Top of RECORDS SUPPLIED

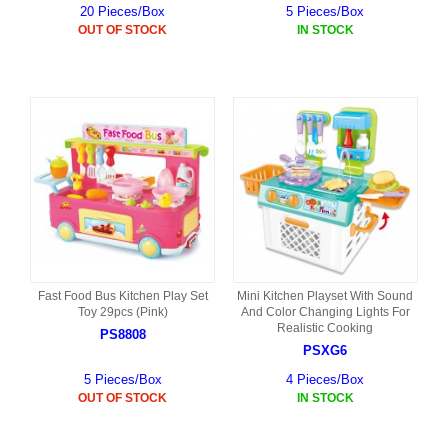
20 Pieces/Box
5 Pieces/Box
OUT OF STOCK
IN STOCK
Fast Food Bus Kitchen Play Set
Mini Kitchen Playset With Sound
Toy 29pcs (Pink)
And Color Changing Lights For
Realistic Cooking
PS8808
PSXG6
5 Pieces/Box
4 Pieces/Box
OUT OF STOCK
IN STOCK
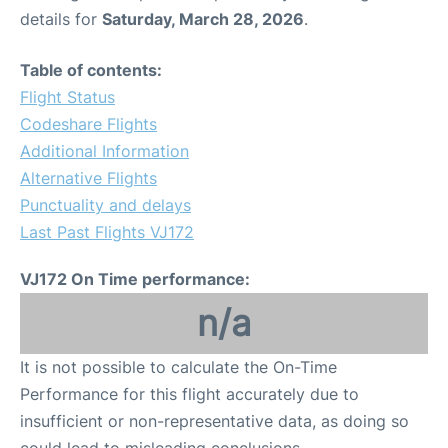
details for
Saturday, March 28, 2026
.
Table of contents:
Flight Status
Codeshare Flights
Additional Information
Alternative Flights
Punctuality and delays
Last Past Flights VJ172
VJ172 On Time performance:
n/a
It is not possible to calculate the On-Time
Performance for this flight accurately due to
insufficient or non-representative data, as doing so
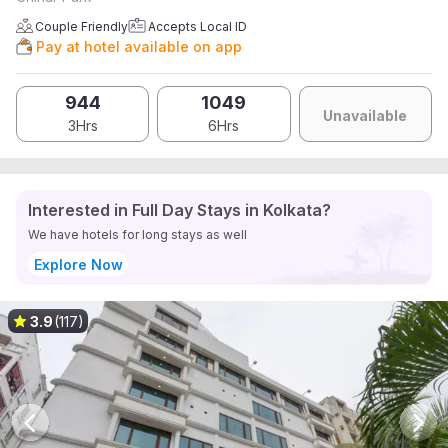
Couple Friendly
Accepts Local ID
Pay at hotel available on app
944
1049
Unavailable
3Hrs
6Hrs
Interested in Full Day Stays in Kolkata?
We have hotels for long stays as well
Explore Now
3.9
(117)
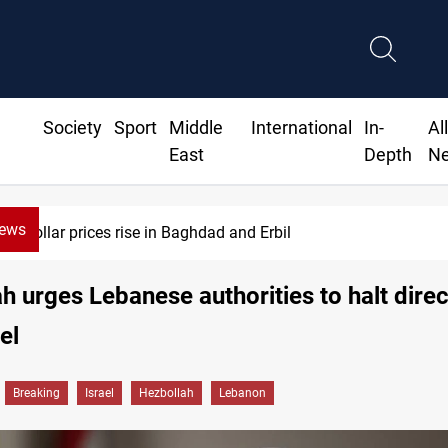
Society
Sport
Middle
International
In-
Al
East
Depth
N
News
Dollar prices rise in Baghdad and Erbil
h urges Lebanese authorities to halt direc
el
Breaking
Israel
Hezbollah
Lebanon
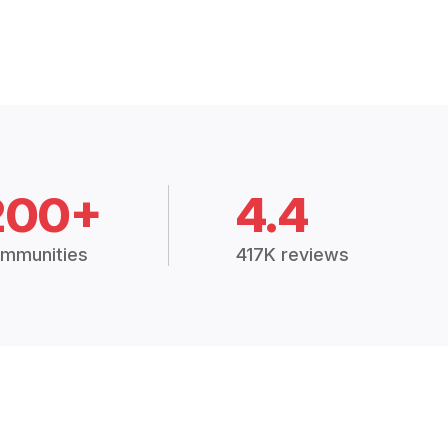
200+
4.4
mmunities
417K reviews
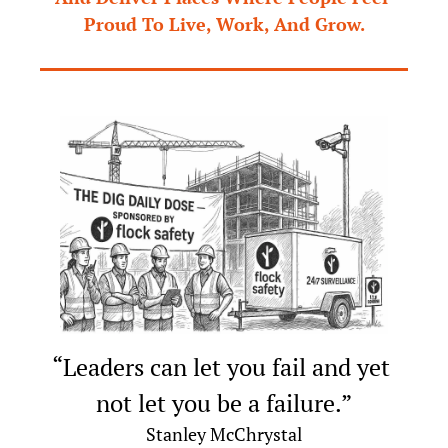
Proud To Live, Work, And Grow.
“Leaders can let you fail and yet 
not let you be a failure.”
Stanley McChrystal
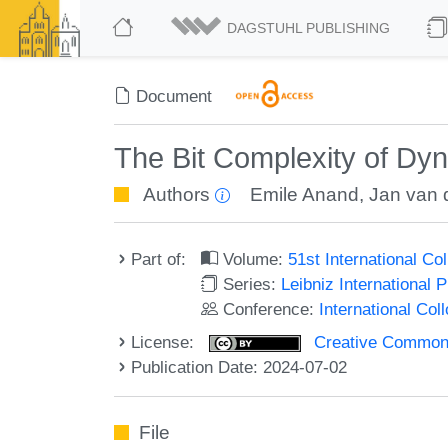
DAGSTUHL PUBLISHING
Document
The Bit Complexity of Dy
Authors
Emile Anand
,
Jan van 
Part of:
Volume:
51st International C
Series:
Leibniz International 
Conference:
International Co
License:
Creative Commons A
Publication Date: 2024-07-02
File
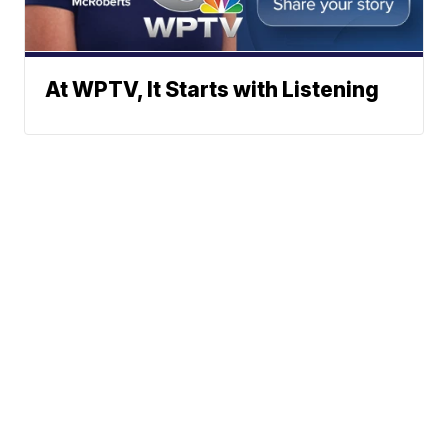
At WPTV, It Starts with Listening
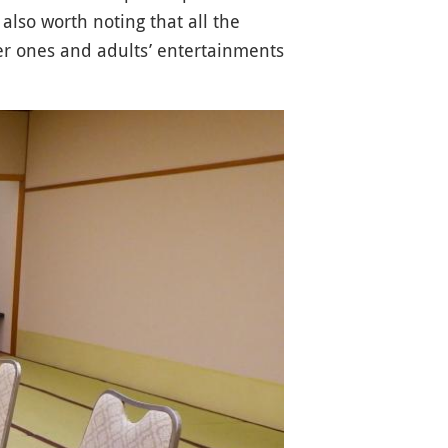
 also worth noting that all the
er ones and adults’ entertainments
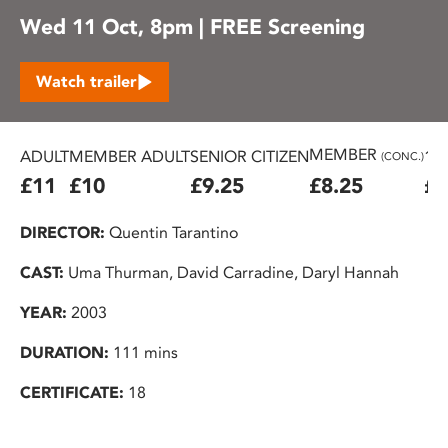
Wed 11 Oct, 8pm | FREE Screening
Watch trailer
MEMBER
ADULT
MEMBER ADULT
SENIOR CITIZEN
16
(CONC.)
£11
£10
£9.25
£8.25
£7
DIRECTOR:
Quentin Tarantino
CAST:
Uma Thurman, David Carradine, Daryl Hannah
YEAR:
2003
DURATION:
111 mins
CERTIFICATE:
18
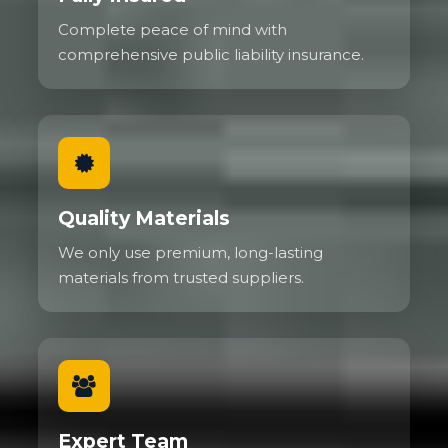
Complete peace of mind with
comprehensive public liability insurance.
Quality Materials
We only use premium, long-lasting
materials from trusted suppliers.
Expert Team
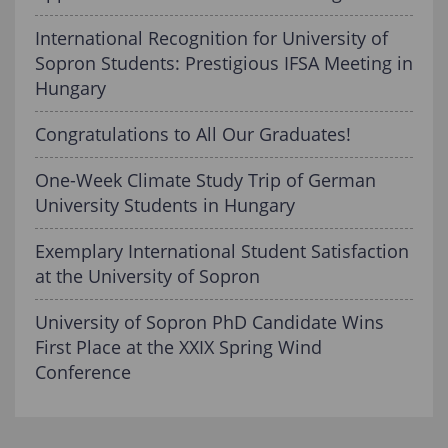
International Recognition for University of
Sopron Students: Prestigious IFSA Meeting in
Hungary
Congratulations to All Our Graduates!
One-Week Climate Study Trip of German
University Students in Hungary
Exemplary International Student Satisfaction
at the University of Sopron
University of Sopron PhD Candidate Wins
First Place at the XXIX Spring Wind
Conference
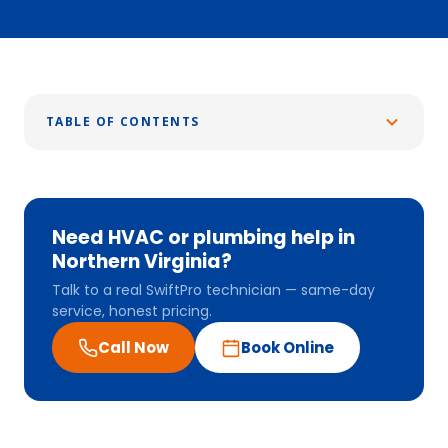
TABLE OF CONTENTS
Need HVAC or plumbing help in
Northern Virginia?
Talk to a real SwiftPro technician — same-day
service, honest pricing.
Call Now
Book Online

Bottom of RECORDS SUPPLIED

WHAT THIS TASK INVOLVES –
No images belong in the copy. Transcribe every record exactly.

COMPLETED EXERCISE –
20 Pieces/Box
5 Pieces/Box
OUT OF STOCK
IN STOCK
Fast Food Bus Kitchen Play Set
Mini Kitchen Playset With Sound
Toy 29pcs (Pink)
And Color Changing Lights For
Realistic Cooking
PS8808
PSXG6
5 Pieces/Box
4 Pieces/Box
OUT OF STOCK
IN STOCK
details for
Saturday, March 28, 2026
.
Table of contents:
Flight Status
Codeshare Flights
Additional Information
Alternative Flights
Punctuality and delays
Last Past Flights VJ172
VJ172 On Time performance:
n/a
It is not possible to calculate the On-Time
Performance for this flight accurately due to
insufficient or non-representative data, as doing so
Couple Friendly
Accepts Local ID
Pay at hotel available on app
944
1049
Unavailable
3Hrs
6Hrs
Interested in Full Day Stays in Kolkata?
We have hotels for long stays as well
Explore Now
3.9
(117)
Society
Sport
Middle
International
In-
Al
East
Depth
N
News
Dollar prices rise in Baghdad and Erbil
h urges Lebanese authorities to halt direc
el
Breaking
Israel
Hezbollah
Lebanon
200+
4.4
mmunities
417K reviews
Proud To Live, Work, And Grow.
“Leaders can let you fail and yet 
not let you be a failure.”
Stanley McChrystal
DAGSTUHL PUBLISHING
Document
The Bit Complexity of Dy
Authors
Emile Anand
,
Jan van 
Part of:
Volume:
51st International C
Series:
Leibniz International 
Conference:
International Co
License:
Creative Commons A
Publication Date: 2024-07-02
File
At WPTV, It Starts with Listening
 also worth noting that all the
er ones and adults’ entertainments
Wed 11 Oct, 8pm | FREE Screening
Watch trailer
MEMBER
ADULT
MEMBER ADULT
SENIOR CITIZEN
16
(CONC.)
£11
£10
£9.25
£8.25
£7
DIRECTOR:
Quentin Tarantino
CAST:
Uma Thurman, David Carradine, Daryl Hannah
YEAR:
2003
DURATION:
111 mins
CERTIFICATE:
18
Complete peace of mind with
comprehensive public liability insurance.
Quality Materials
We only use premium, long-lasting
materials from trusted suppliers.
Expert Team
International Recognition for University of
Sopron Students: Prestigious IFSA Meeting in
Hungary
Congratulations to All Our Graduates!
One-Week Climate Study Trip of German
University Students in Hungary
Exemplary International Student Satisfaction
at the University of Sopron
University of Sopron PhD Candidate Wins
First Place at the XXIX Spring Wind
Conference
TABLE OF CONTENTS
Need HVAC or plumbing help in
Northern Virginia?
Talk to a real SwiftPro technician — same-day
service, honest pricing.
Call Now
Book Online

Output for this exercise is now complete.